6 – Considerações finais
1 – A cenarização efectuada sobre a evolução da economia nacional até 2010, num cenário business as usual, reflecte uma necessidade crescente de consumo de energia e respectivas emissões de GEE. Este cenário resulta num aumento de 54% a 63% de emissões de GEE em 2010, face ao ano de referência de 1990. Tendo em conta os valores acordados, no seio do Acordo de Partilha de Responsabilidade da União Europeia, de crescimento das emissões de GEE de 27% naquele período, conclui-se pela necessidade de redução de 16 Mt a 21 Mt de CO(índice 2)e.
2 – As medidas em vigor, incorporadas no cenário de referência, desempenham um papel importante para o cumprimento das metas, importando assegurar que o respectivo impacte em termos de emissões é o esperado. A execução destas medidas deverá, assim, ser objecto de monitorização tendo em vista a sua avaliação e a intervenção no meio e nas circunstâncias envolventes de forma a atingir os objectivos definidos. Espera-se que o conjunto das medidas incluídas no cenário de referência permita reduzir de 7,6 Mt a 8,8 Mt CO(índice 2)e no período 2008-2012, face ao cenário business as usual.
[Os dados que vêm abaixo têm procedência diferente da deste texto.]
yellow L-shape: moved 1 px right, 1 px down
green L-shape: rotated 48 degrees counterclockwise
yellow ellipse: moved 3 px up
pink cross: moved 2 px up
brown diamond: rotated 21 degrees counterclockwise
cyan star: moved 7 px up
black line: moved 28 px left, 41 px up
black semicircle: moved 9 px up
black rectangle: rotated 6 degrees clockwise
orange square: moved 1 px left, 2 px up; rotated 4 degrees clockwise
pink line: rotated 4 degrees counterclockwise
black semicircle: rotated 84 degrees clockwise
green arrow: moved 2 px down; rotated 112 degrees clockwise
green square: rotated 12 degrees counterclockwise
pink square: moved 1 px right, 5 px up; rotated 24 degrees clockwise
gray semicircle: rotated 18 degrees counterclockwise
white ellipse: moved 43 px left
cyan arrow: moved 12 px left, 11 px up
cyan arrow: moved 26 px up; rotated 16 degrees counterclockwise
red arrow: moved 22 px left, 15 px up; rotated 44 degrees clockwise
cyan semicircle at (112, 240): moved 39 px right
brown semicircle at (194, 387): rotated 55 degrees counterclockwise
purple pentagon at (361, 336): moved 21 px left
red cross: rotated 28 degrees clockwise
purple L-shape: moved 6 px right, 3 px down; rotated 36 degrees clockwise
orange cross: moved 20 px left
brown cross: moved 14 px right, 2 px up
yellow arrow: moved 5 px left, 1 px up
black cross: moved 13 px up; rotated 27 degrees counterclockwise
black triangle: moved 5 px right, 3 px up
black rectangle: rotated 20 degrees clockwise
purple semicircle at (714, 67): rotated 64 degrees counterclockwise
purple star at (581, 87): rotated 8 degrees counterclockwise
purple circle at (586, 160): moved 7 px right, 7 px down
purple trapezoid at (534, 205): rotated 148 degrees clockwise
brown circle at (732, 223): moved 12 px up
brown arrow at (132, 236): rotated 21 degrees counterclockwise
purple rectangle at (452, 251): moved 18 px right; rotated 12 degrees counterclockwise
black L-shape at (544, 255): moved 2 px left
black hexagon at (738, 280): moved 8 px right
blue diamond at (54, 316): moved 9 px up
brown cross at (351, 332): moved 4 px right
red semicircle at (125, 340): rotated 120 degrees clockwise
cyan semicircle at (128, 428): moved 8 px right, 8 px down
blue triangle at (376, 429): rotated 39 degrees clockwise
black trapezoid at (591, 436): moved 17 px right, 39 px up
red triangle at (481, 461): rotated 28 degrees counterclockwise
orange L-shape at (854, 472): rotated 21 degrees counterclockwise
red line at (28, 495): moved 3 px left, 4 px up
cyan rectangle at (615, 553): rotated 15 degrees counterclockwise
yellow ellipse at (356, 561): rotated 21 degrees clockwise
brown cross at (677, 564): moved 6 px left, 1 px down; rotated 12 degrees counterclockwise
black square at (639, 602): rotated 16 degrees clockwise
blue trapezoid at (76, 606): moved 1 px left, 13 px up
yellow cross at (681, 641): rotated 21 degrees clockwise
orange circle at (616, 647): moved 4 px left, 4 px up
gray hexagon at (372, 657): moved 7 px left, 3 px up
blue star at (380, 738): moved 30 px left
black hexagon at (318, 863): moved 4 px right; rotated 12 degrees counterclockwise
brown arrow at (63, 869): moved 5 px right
3 – Com a entrada em vigor do comércio europeu de licenças de emissão em 1 de Janeiro de 2005, que abarca um número significativo de instalações, importa repartir o esforço de redução de emissões de gases com efeito de estufa por todos os agentes. Esta assunção esteve presente na definição do conjunto de medidas adicionais cujo impacte, eficiência e eficácia importa aprofundar face à configuração final e enquadramento que forem decididos para as políticas, medidas e instrumentos propostos.
4 – Este pacote de medidas deverá estar pronto para entrar em vigor no momento de início do primeiro período do comércio europeu de emissões, ou seja, Janeiro de 2005. No momento presente (Junho de 2004) não está disponível informação que permita avaliar a redução esperada, nos dois períodos de mercado, de emissões de GEE em Portugal pela adopção deste instrumento.
5 – As medidas adicionais que se propõem no presente documento são de natureza sectorial e transversal, importando aprofundar a sua especificação em termos da sua inserção e coerência com as políticas definidas e a definir pelo Governo. Do conjunto equacionado, é possível esperar-se uma redução potencial de 6,7 Mt a 7 Mt de CO(índice 2)e.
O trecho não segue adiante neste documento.